The Ask Pastor John podcast inbox now receives about sixty emails every day, so you can imagine we are grateful for the questions that are sharp and brief, like this one from podcast listener Leeza, who asks, “Pastor John, what is the difference between peace and joy?”
I love this question because it is so simple and so profound. It is the kind of question, or the kind of thinking, that is so neglected. And I mean that it is neglected by me as well as others. We use words often without pausing to give the slightest thought to the precise, deep meaning that they have, and how they are related to other similar words. So thank you for the question.
I am going to assume that what I am trying to answer here is the difference between Christian peace and Christian joy — the kind talked about in the Bible, not just any kind of peace or any kind of joy. So let’s start with one clear difference. Of course, there are ambiguities and there are overlaps; we will get to that. But there is this clear difference: Peace can be a subjective feeling in the heart or an objective state of affairs between two formerly hostile parties. Joy, on the other hand, only refers to a subjective feeling in the heart. There is no such thing as an objective joy outside of the experience of joy in the heart.
Objective Peace, Subjective Joy
So for example, Jesus talks about two armies coming against each other, and one sends a delegation and asks for terms of peace — that is, the objective state of affairs of our armies not killing each other. Those armies still may hate each other, but I have only got ten thousand people. He has got twenty thousand. I want peace. I don’t want anybody killing each other here. So it is an objective state of affairs.
Or Jesus says in Luke 12:51, “Do you think that I have come to give peace on earth? No, I tell you, but rather division.” In other words, the objective peace in home may be broken up by some who believe and some who don’t.
Or most importantly are Paul’s words in Ephesians 2:14–16:
For he himself is our peace, who has made us both one and has broken down in his flesh the dividing wall of hostility by abolishing the law of commandments expressed in ordinances, that he might create in himself one new man in place of the two, so making peace, and might reconcile us both to God in one body through the cross, thereby killing the hostility.
So before there is any subjective feeling of peace in our hearts as Christians, God establishes an objective peace in history through the work of Christ by removing the hostility between us and him through the blood of Jesus. His wrath is satisfied. Our guilt is covered, and because of that objective peace that he has wrought through Christ, we now can be overflowing with sweet, deep, inner peace on the basis of it.

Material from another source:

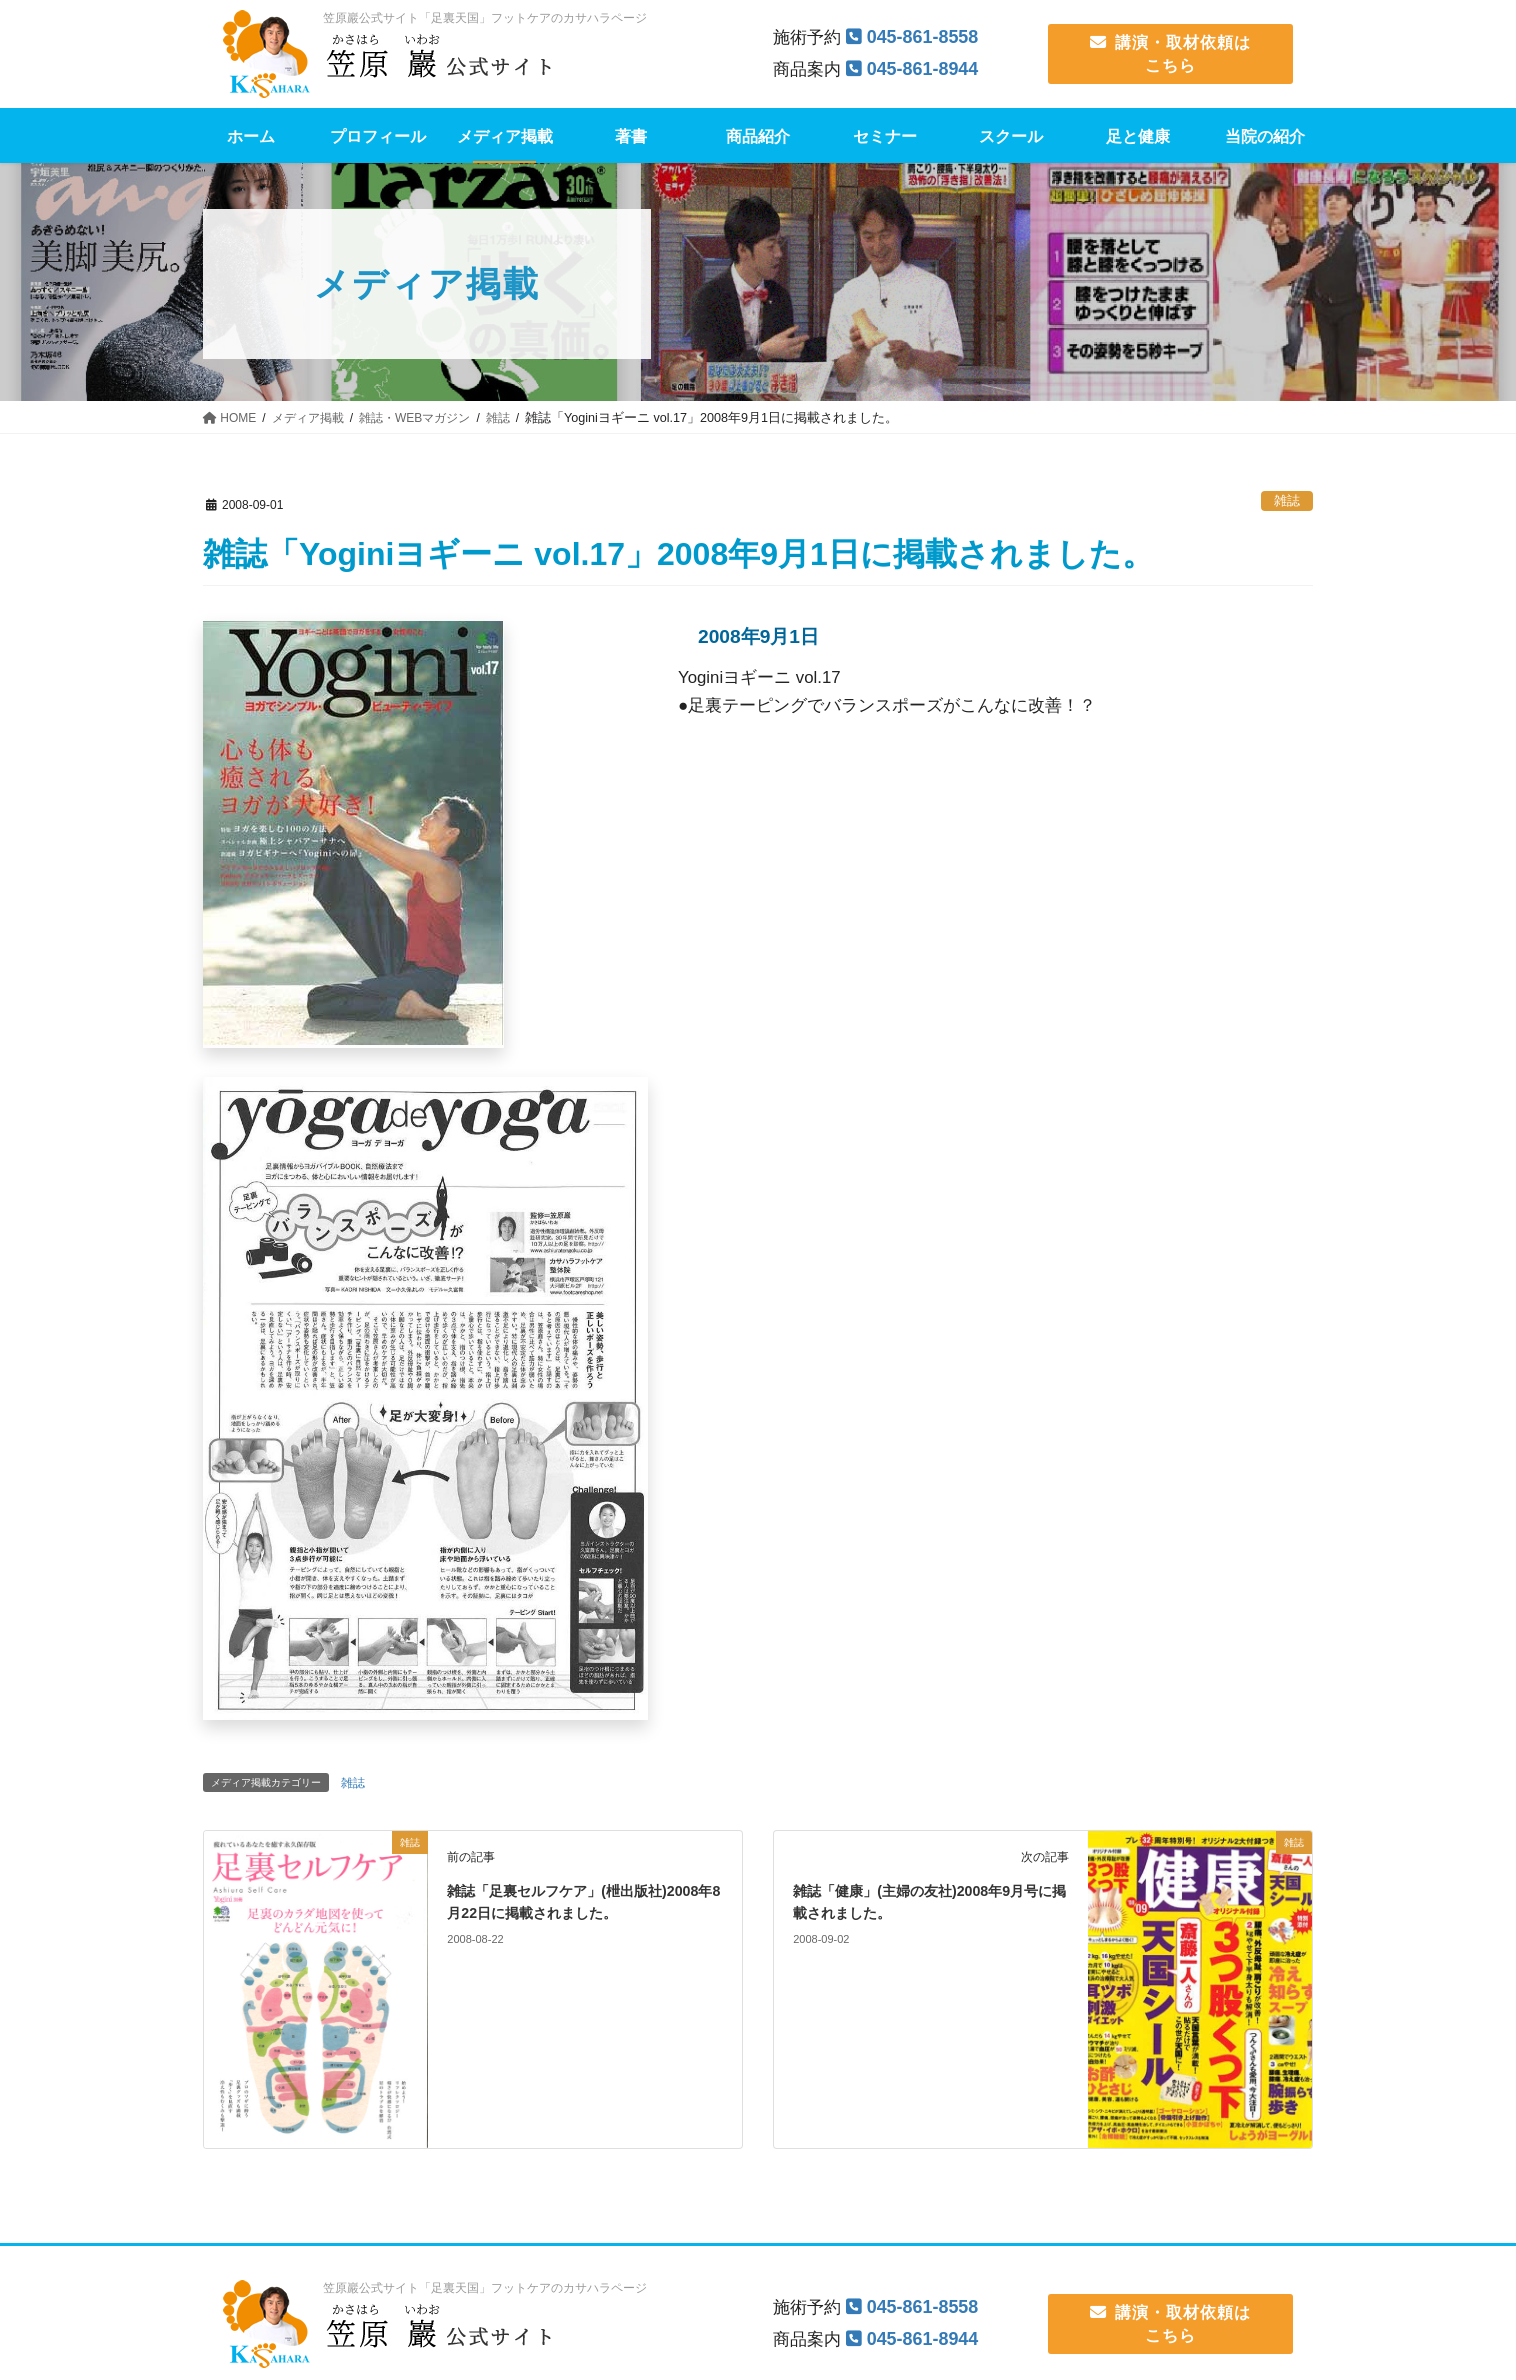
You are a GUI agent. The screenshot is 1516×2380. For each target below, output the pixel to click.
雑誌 (1287, 500)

But the New Testament never talks about joy that way. To be sure, inner, sweet, subjective feelings of joy are based on objective realities of God’s work in Christ. But that work does not create an objective thing outside of us called joy. It creates peace. And that is one of the differences between joy and peace.
But now let me shift gears, because my guess is that she really wants to know: What is the difference between the two subjective experiences of joy and peace? How do they relate to each other? So first let’s be really sure that we see from the Bible that both peace and joy are, indeed, inner, subjective, happy, experiences.
- Romans 15:13: “May the God of hope fill you with all joy and peace in believing.” So you are the one who is filled with peace. You are the one who is filled with joy.
- Galatians 5:22: “But that the fruit of the Spirit is love, joy, peace, patience . . .” and so on. So the fruit that the Spirit produces in the heart of the believer includes joy and peace.
Now what is the difference between those two inner subjective experiences based on external, glorious redemption in Christ? And here is the way I would put it: Christian peace — that subjective feeling of peace rooted in the objective peace of God through Christ — that peace is a good feeling in the heart, not just the body, when the heart is not tormented by anxiety and fear and conflict.
So here is the key passage: Philippians 4:6–7: “Do not be anxious about anything, but in everything by prayer and supplication with thanksgiving, let your requests be made known to God. And the peace of God . . . will guard your hearts and minds.” So peace happens when anxieties are removed. Peace is the condition of the heart when anxiety and fear and conflict are not troubling the heart. And, of course, this feeling is a good one — one could say, a joyful one. So here is the ambiguity, right? Here is the interlocking. Here is the interplay I was talking about at the beginning when I said there is some ambiguity in the way they relate.
Filled with Joy
Joy, however, is a much larger word, because the good feeling of joy that comes into the heart doesn’t just come from the absence of worry or conflict. It comes from other things too
- 3 John 4: “I have no greater joy than to hear that my children are walking in the truth.”
- James 1:2: “Count it all joy . . . when you meet trials of various kinds.”
- Romans 5:2: “We rejoice in hope of the glory of God.”
So joy is a good feeling in the heart that is based on a much wider range of good things than peace is. But they are so interwoven that there could be no true heart experience of Christian joy without the heart experience of Christian peace. And there could be no true heart experience of Christian peace without that being a heart experience of Christian joy.
So the best I can do is to say they are like interlocking circles, and the joy circle is much bigger than the peace circle, but never disconnected. So I say with Paul, “May the God of hope fill you with all joy and peace in believing” (Romans 15:13).